Then came a remarkably blunt music video by Pussy Riot—a group known for its tangles with the Kremlin—that was aimed directly at Chaika. Posted on YouTube on February 3, the video mocks Chaika for his family’s corruption and his protection of other corrupt Russian officials in the Kremlin, even as he imposes arbitrary and abusive justice on people the government doesn’t like.

Of course, corruption among close relatives of high Russian officials is hardly new. (Indeed Yeltsin famously put his money in Swiss bank accounts for his daughters.) But in the past, such allegations were mostly only reported in the marginalized, independent Russian media, and would have been ignored by the Kremlin. Navalny’s video was watched on YouTube by over four million viewers in December alone. Chaika was forced to respond, saying that the film’s allegations were a “hatchet job” financed by William Browder, a former investor in Russia and now a leading critic of the Kremlin. Putin, when asked about the scandal at his annual news conference in December, could only say, feebly, that he did not know whether or not Chaika’s sons had done something illegal.

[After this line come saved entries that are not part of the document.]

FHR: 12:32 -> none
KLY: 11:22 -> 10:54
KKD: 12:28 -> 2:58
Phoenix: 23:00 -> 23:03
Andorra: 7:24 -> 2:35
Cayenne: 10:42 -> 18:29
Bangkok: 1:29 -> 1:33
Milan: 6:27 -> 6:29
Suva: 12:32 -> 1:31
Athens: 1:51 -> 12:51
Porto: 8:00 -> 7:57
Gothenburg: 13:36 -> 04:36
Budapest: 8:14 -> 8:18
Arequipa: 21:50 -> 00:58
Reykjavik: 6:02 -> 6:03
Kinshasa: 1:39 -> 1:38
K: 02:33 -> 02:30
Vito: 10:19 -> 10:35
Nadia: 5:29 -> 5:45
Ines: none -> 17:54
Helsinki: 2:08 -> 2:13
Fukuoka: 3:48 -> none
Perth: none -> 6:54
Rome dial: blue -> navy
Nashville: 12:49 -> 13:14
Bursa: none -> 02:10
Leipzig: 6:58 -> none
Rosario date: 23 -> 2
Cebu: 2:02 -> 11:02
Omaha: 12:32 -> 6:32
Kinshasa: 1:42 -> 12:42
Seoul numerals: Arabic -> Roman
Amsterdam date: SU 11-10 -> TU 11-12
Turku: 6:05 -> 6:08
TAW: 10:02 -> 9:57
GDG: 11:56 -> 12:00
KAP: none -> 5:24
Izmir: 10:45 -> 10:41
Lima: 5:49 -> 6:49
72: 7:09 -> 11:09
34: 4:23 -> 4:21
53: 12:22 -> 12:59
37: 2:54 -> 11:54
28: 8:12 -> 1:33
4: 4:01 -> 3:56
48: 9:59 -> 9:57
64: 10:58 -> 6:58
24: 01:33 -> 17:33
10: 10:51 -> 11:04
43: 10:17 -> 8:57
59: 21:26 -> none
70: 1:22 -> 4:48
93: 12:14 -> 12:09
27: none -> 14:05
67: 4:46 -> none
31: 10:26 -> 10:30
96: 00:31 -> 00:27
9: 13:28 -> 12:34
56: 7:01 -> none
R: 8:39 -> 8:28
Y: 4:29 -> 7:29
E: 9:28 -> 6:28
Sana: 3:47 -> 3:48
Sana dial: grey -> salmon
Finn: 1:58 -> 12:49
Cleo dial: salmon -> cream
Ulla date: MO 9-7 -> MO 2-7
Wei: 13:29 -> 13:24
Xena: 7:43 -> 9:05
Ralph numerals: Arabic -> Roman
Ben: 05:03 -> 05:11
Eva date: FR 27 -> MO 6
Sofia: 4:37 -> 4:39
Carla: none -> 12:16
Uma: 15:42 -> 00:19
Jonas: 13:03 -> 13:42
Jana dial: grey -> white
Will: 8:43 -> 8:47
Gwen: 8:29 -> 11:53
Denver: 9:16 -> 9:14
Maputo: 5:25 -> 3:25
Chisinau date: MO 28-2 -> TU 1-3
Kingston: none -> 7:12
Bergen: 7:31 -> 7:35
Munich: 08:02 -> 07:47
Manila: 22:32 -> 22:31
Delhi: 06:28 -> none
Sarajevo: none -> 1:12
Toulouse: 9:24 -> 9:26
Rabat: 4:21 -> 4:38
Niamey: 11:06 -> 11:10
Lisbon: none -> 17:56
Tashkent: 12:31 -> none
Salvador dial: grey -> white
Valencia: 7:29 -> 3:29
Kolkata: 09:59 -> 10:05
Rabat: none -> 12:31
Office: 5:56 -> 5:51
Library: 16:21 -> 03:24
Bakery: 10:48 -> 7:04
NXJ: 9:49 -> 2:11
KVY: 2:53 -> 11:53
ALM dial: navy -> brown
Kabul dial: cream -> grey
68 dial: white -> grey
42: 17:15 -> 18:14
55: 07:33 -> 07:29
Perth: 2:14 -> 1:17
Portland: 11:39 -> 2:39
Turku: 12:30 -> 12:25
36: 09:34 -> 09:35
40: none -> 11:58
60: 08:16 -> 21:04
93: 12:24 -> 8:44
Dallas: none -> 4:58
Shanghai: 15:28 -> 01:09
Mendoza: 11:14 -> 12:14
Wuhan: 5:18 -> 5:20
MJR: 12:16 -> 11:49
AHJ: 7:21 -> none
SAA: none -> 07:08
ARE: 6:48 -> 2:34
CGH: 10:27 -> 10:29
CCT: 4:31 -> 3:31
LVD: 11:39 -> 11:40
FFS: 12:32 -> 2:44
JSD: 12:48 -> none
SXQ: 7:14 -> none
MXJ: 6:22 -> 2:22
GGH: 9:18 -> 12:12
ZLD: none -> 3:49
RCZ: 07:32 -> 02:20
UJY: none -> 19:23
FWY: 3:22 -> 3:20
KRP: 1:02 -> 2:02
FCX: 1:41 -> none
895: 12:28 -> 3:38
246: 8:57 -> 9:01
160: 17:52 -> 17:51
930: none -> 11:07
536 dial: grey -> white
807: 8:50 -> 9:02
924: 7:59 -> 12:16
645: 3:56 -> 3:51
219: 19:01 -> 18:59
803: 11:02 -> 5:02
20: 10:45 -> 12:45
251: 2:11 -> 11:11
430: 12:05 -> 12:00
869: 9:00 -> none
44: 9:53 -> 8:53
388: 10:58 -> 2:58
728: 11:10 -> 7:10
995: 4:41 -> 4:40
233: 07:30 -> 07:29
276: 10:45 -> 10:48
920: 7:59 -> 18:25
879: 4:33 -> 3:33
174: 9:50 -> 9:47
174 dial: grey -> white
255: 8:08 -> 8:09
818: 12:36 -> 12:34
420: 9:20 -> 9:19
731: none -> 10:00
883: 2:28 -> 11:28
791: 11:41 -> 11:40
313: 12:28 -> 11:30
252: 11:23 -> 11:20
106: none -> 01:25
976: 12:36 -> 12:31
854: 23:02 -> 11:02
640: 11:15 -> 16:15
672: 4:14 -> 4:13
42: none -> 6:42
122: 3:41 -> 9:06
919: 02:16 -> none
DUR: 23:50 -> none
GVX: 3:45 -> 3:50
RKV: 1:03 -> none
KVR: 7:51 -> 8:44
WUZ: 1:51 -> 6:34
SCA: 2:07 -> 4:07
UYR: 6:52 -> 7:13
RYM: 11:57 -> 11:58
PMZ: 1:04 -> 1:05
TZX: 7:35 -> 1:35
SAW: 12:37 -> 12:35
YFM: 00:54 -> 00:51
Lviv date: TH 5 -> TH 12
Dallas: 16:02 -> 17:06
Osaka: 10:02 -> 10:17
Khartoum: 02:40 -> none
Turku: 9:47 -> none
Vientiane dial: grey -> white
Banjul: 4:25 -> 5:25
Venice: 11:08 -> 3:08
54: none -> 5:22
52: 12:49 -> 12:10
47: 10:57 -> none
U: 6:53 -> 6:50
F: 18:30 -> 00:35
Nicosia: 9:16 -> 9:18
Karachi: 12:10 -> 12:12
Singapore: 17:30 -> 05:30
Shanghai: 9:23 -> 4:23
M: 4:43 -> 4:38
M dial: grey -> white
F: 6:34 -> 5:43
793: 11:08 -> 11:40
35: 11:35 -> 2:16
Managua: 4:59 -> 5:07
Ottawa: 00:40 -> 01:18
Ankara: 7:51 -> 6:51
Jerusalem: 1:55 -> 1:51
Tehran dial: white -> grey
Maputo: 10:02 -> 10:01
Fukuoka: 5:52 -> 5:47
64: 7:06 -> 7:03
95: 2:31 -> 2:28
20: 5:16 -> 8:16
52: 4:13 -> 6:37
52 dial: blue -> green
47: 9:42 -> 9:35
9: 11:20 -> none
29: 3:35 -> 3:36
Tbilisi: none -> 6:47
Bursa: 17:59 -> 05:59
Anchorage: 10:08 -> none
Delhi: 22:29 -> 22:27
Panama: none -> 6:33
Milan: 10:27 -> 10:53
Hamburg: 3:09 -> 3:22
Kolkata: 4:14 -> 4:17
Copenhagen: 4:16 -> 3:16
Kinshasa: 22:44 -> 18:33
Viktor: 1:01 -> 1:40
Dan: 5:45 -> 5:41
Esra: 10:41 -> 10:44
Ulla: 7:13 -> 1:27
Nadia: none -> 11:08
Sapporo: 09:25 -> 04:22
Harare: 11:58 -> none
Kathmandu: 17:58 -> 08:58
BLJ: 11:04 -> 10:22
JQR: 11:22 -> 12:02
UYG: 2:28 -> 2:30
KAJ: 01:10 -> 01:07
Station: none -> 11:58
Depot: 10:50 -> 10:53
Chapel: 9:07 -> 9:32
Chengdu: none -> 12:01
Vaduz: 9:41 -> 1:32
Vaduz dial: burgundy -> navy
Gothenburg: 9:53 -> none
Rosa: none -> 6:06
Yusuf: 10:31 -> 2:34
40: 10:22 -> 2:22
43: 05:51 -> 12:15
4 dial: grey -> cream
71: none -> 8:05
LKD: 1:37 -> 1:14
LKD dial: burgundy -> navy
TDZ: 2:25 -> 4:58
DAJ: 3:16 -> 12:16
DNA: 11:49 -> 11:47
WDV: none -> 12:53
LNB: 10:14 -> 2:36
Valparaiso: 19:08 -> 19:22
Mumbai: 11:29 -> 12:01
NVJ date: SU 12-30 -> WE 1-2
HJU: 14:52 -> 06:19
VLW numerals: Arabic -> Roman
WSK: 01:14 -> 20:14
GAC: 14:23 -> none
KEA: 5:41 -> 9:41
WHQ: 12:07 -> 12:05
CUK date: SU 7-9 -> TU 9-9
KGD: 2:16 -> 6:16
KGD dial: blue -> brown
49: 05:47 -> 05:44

Even Putin’s daughters, hitherto a taboo topic in the media, are not immune to reports that they have benefited financially from family connections. Putin’s younger daughter Katerina recently married the son of a Putin crony, Kirill Shamalov, and the two have a reported net worth of close to $2 billion. The younger Shamalov reportedly gained his wealth by acquiring a major stake in a Russian oil and gas company after borrowing money from a bank owned by a close Putin associate, Gennady Timchenko.

The ever courageous and persistent Navalny has documented these allegations in a February 11 blog post and has filed a suit against Putin with a Moscow regional court for violating the Russian Constitution concerning conflicts of interest on the part of government officials.

In a recent interview, Lev Gudkov, the head of the Levada Center, was asked about the effect these reports were having on the public mood. “Corruption scandals are erupting weekly, with high-level officials appearing on the screen…Whether one likes the regime or not, the general impression is one of total corruption.”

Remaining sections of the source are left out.